When I glanced down at her, I could’ve stopped and lost myself in her luminous eyes. They were bottomless and open. She’d never hid her feelings, not from me. I hadn’t realized how much she’d closed herself off over the years until now. “You mean when you claimed to get snowed into the cabin, and we spent three days in bed?”
She giggled. “I guess I know now why Daddy wasn’t pissed you missed helping move snow.”
“Eliot was spittin’ mad.” We hadn’t been able to trudge through the drifts to get to the main house thanks to the wind that had kicked up for a solid forty-eight hours. Too risky. But while we’d been lazily fucking the snow days away, her brothers had been moving tons of snow and rescuing animals. The house and shop and barns created enough of a windbreak they could actually work.
“Eliot’s always upset about something. I wish he’d find a way to be happy.”
“Working for Barns can do that to a guy.” All of my bosses over the years had been similar to Barns. Gruff, growly, and controlling. I was easygoing enough to handle those personalities. I just realized too late those types of employers wouldn’t give you a hand unless it was on their terms.
I opened the passenger door and helped her in, sliding a hand over her bottom and grinning shamelessly when she lifted a brow. I hopped in the other side, shaking snow off my head and shoulders.
Aggie finished buckling. “It’s not just that. I don’t know. He’s not the same carefree brother who used to climb bales with me. I guess none of them are. I wonder if Mama was afraid to see them all turn into Daddy.”
She hadn’t drunk enough to get morose, but Aggie didn’t do sullen when she was tipsy.
More likely that she didn’t have anyone to talk to about her mama. The woman had died before I’d come along, and Aggie’s brothers got dark and moody whenever she’d been brought up by Barns or the people in town.
“Did your mama change?” I asked as I pulled out of the parking lot, going slow and peering through the wipers. “When she was on her own, was she different than when she lived at home?”
“She never saw the ranch as home.” Aggie rubbed fog off the passenger window. “Meg was a lot like her. Mama wasn’t as snotty, but she had the same distaste for living so far away from a bigger population. She felt stuck, and I think Meg... I think she would’ve either talked Cody into moving, or she’d have left too.”
“It’s not a life for just anyone.”
“I think that’s what we didn’t understand. We wanted that life. The freedom. The horses. The cattle. The challenge.” She drew a little smiley face in the condensation on the passenger window that refused to stay wiped away. “What was freedom for us was walls for Mama. The guys didn’t understand that. I didn’t either until...”
Until she’d been willing to settle for a career I wanted.
She drew curly hair sticking up from the smiley face with her fingernails in the condensation that was turning to frost. “Theo’s a real drip, isn’t he?”
I barked out a laugh, accidentally jerking the wheel, and the pickup felt light as air for a moment. Nothing happened, and the next second, it all was normal again. Scattered fucking ice. I clutched the wheel. “Shit.”
“Aren’t you in four-wheel drive, slick?”
“One, yes.” I pointed at the windshield, where the snow was getting heavier. “The temperature’s dropping. And two, Theo is not who I would’ve pictured someone like Vienne with.”
Her attention burned into me. “Vienne’s a lot like the women you used to date.”
There was no censure in her tone. Only observation. Vienne was attractive in a way that I’d notice but could move on from in a heartbeat. She didn’t capture my attention, and over the years, it’d been harder for women to stay on my mind for longer than our initial conversation. “All except for one, and that’s the one who tied me in knots.”

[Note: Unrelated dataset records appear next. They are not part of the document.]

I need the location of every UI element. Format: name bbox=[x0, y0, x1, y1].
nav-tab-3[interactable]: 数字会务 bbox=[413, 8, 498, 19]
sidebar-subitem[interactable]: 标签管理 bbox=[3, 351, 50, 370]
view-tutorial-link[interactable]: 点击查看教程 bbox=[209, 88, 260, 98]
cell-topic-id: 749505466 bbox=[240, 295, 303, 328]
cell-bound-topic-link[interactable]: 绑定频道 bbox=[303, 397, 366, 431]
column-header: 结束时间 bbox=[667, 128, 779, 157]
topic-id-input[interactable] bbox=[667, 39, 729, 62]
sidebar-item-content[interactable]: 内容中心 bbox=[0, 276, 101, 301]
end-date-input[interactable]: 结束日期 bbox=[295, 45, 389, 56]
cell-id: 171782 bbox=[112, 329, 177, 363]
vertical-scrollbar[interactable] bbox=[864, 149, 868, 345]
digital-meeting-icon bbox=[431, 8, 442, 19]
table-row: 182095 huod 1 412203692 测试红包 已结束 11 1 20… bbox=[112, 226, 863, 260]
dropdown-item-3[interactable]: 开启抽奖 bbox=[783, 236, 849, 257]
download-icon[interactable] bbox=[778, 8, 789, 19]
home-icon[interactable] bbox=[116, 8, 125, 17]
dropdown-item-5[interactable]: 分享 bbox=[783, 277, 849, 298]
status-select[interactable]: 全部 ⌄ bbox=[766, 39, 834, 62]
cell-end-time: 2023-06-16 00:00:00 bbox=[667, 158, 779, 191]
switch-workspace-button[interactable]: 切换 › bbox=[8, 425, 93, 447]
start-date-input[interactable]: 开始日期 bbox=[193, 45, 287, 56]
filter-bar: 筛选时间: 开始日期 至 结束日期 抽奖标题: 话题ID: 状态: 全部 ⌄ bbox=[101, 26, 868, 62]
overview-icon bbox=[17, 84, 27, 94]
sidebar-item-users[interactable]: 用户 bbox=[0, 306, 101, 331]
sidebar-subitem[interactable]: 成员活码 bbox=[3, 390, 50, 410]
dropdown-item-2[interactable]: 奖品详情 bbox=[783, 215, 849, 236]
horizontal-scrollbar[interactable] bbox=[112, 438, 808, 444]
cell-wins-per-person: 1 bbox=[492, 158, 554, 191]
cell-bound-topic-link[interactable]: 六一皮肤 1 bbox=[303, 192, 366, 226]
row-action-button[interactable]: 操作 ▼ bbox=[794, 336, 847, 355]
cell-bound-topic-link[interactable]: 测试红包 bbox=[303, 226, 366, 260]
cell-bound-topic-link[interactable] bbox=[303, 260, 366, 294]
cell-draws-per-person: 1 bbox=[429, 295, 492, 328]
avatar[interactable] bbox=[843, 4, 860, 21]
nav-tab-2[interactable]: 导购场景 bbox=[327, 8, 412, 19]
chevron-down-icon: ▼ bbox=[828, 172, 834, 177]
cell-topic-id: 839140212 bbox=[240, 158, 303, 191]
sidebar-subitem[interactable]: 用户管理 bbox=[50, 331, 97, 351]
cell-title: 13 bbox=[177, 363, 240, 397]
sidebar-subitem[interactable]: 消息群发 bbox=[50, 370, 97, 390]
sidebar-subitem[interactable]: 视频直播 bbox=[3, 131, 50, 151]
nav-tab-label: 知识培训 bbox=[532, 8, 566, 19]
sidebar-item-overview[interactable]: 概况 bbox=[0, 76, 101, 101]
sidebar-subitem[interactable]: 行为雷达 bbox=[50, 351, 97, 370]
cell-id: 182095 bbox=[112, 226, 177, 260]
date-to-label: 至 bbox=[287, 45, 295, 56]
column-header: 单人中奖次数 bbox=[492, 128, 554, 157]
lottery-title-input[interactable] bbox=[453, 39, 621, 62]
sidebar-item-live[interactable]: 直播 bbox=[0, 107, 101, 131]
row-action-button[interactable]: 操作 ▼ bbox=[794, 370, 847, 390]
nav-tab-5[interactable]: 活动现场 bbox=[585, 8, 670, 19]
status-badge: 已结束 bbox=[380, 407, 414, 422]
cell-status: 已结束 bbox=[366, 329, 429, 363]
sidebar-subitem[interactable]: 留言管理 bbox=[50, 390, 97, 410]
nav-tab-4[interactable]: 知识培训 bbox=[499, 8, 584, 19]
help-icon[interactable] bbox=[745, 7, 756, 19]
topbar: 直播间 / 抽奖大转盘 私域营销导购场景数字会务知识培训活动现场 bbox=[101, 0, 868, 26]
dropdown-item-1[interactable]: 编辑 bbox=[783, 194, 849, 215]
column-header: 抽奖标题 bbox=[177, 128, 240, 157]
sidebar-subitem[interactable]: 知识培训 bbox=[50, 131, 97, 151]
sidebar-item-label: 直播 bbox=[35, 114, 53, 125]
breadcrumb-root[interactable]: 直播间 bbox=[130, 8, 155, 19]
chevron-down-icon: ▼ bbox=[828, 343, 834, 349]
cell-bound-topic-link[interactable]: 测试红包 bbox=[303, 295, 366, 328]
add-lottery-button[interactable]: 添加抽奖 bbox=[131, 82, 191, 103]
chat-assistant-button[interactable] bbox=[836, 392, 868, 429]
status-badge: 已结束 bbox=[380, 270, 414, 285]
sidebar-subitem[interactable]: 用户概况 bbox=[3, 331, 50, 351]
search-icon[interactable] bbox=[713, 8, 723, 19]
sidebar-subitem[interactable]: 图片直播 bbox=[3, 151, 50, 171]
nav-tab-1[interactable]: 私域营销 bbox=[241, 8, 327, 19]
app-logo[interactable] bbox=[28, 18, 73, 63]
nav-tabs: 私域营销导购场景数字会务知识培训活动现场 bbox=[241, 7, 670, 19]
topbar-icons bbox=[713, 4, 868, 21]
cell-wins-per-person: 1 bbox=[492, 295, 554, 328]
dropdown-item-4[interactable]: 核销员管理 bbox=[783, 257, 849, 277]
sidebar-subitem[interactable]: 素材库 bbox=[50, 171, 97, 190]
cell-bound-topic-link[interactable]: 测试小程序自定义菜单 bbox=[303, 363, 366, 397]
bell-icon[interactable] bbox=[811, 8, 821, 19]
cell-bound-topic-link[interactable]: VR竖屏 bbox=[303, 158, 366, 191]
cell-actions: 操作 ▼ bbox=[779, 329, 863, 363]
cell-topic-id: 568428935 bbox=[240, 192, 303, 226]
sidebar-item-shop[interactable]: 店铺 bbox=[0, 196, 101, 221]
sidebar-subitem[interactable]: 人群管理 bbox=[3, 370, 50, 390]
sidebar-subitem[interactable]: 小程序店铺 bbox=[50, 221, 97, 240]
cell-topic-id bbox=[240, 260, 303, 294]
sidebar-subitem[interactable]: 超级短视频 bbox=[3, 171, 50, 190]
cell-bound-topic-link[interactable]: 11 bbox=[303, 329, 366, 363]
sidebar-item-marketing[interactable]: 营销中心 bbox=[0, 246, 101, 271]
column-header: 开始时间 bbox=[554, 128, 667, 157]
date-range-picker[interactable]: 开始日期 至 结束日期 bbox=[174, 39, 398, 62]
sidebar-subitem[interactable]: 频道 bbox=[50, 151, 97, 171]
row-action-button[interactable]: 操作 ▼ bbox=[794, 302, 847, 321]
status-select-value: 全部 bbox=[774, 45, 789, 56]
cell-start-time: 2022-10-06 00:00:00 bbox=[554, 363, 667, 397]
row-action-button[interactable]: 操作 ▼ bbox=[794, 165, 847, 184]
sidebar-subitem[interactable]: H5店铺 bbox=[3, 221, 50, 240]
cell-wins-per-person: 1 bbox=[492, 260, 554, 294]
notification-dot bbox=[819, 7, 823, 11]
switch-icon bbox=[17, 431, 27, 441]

Aggie clucked her tongue against her teeth. “You are slick.”
“I’m being honest right now, Ags—and you were spying on me for the last ten years.”
“Maybe a little.”
I concentrated on the road, holding in my smug grin, but she wasn’t the only one with a confession. “I did the same.”
“Thanks to Daddy?”
“Barns liked to talk about himself, and I didn’t want to ask him about you and get his gears turning. So I did the checking myself.” I gave her a pointed look. “Penley? Really?”
She winced. “Don’t remind me. Theo made me think of him, but I don’t know whether Theo is ambitious enough to stalk Vienne if—hopefully, when—they break up. I know we’ve only known them for two hours, but I hope she ditches him.”
“Small towns don’t have the biggest dating pool. What happened with Lawson?” Yeah, I’d fucking spied on her. And with the few guys who’d made it into her social media accounts, I’d wondered if she was happy. If the couple I saw in her old photos was genuine. Because she’d seemed posed like the pictures were meant to taunt an ex who regretted his fuckup more each year.
“Lawson called me cold.”
“Unless he’s talking about your hands when you crawl into bed, he’s full of shit.”